§ **PROBLEM REQUIREMENTS**: Verbatim, and with nothing else, reproduce the data below from its first line through the line containing "Blick ab und an zum PC glitt. Gleich zwei".

....................

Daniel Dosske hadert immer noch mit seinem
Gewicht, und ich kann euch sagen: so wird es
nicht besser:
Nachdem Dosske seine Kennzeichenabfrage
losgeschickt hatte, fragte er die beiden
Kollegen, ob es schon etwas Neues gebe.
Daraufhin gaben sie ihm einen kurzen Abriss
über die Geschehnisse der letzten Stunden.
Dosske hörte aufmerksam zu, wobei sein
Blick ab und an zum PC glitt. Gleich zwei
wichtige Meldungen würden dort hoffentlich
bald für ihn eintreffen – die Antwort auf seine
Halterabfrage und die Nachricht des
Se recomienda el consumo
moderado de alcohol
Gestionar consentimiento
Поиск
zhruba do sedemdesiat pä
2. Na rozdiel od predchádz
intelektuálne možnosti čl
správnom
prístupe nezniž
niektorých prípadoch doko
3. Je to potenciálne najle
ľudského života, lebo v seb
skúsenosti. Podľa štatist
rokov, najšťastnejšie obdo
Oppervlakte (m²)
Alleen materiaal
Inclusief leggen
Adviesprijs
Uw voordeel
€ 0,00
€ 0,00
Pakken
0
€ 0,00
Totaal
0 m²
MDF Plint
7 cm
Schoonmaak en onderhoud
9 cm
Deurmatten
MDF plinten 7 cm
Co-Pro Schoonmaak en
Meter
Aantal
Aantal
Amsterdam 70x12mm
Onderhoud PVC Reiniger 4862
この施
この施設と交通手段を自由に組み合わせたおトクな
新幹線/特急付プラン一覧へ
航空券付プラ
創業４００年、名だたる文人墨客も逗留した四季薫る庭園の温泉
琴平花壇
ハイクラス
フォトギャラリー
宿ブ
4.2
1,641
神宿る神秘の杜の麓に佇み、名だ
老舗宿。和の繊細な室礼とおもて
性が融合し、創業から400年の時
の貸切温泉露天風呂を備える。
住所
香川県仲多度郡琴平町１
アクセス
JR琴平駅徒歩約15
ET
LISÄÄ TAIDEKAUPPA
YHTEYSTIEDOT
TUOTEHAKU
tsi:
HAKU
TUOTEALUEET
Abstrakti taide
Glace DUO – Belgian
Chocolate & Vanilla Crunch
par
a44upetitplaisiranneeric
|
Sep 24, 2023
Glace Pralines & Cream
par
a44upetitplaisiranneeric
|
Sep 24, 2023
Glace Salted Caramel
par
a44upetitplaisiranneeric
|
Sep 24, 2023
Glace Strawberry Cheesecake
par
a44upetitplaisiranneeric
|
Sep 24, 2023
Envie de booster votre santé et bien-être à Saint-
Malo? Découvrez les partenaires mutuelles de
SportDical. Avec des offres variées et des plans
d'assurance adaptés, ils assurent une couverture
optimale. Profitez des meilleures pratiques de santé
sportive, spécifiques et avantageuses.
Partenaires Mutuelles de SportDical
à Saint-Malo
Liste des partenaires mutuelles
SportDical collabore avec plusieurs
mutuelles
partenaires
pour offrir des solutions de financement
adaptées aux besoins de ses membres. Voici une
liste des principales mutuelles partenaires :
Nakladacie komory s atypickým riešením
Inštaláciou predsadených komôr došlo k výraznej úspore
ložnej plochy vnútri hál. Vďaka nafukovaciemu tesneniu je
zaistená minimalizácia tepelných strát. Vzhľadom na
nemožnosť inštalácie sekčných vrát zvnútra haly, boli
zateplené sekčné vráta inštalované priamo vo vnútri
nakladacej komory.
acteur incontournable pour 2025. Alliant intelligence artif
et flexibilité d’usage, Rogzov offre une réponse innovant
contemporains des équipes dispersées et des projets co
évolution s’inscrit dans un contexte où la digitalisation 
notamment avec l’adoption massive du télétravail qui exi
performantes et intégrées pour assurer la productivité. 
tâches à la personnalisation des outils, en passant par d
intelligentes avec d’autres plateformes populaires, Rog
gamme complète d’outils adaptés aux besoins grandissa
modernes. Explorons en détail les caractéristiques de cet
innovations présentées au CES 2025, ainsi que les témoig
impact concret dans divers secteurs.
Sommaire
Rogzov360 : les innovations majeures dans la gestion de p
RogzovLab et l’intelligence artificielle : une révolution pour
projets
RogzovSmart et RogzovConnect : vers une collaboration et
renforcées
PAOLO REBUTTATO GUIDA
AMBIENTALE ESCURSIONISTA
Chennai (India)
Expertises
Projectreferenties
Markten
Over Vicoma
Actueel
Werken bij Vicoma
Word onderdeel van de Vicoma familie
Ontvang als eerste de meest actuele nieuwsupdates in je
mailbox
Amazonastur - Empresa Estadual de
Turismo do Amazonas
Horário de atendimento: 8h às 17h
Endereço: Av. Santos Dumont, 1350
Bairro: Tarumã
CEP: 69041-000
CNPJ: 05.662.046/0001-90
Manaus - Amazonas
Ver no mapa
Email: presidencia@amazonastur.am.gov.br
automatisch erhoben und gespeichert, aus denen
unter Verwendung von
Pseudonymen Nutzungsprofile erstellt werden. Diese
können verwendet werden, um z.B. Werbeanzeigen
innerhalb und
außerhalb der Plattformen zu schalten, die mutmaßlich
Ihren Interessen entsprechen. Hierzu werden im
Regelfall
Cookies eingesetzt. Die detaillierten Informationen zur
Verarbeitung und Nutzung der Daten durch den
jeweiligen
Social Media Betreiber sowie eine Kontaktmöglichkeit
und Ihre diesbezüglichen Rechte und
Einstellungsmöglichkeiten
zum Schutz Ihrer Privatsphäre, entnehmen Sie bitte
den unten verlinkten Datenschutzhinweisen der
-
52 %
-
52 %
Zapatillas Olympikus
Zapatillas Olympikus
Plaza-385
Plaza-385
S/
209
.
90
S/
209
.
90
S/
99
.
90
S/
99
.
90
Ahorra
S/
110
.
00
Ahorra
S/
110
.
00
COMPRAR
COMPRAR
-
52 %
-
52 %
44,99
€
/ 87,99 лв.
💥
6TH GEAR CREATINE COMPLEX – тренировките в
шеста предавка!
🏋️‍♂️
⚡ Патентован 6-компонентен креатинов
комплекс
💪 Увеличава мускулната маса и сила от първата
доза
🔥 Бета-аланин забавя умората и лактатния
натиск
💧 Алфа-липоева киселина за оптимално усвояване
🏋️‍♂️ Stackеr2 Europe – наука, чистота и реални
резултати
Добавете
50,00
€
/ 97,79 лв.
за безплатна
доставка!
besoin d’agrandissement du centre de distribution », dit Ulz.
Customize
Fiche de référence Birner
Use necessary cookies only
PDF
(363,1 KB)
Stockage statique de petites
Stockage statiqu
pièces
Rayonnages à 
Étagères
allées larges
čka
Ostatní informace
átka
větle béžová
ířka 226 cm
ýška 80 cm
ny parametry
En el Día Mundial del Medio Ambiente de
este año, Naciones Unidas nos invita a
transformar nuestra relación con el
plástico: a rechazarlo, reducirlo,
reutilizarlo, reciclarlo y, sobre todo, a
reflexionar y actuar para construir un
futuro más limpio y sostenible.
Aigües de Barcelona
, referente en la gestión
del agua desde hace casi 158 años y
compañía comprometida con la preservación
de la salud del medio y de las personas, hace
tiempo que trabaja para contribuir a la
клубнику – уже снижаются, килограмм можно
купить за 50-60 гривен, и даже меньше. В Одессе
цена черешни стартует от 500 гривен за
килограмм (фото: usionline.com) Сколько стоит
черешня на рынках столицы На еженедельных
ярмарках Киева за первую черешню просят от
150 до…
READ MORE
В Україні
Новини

....................

§ **OUTPUT**:
Daniel Dosske hadert immer noch mit seinem
Gewicht, und ich kann euch sagen: so wird es
nicht besser:
Nachdem Dosske seine Kennzeichenabfrage
losgeschickt hatte, fragte er die beiden
Kollegen, ob es schon etwas Neues gebe.
Daraufhin gaben sie ihm einen kurzen Abriss
über die Geschehnisse der letzten Stunden.
Dosske hörte aufmerksam zu, wobei sein
Blick ab und an zum PC glitt. Gleich zwei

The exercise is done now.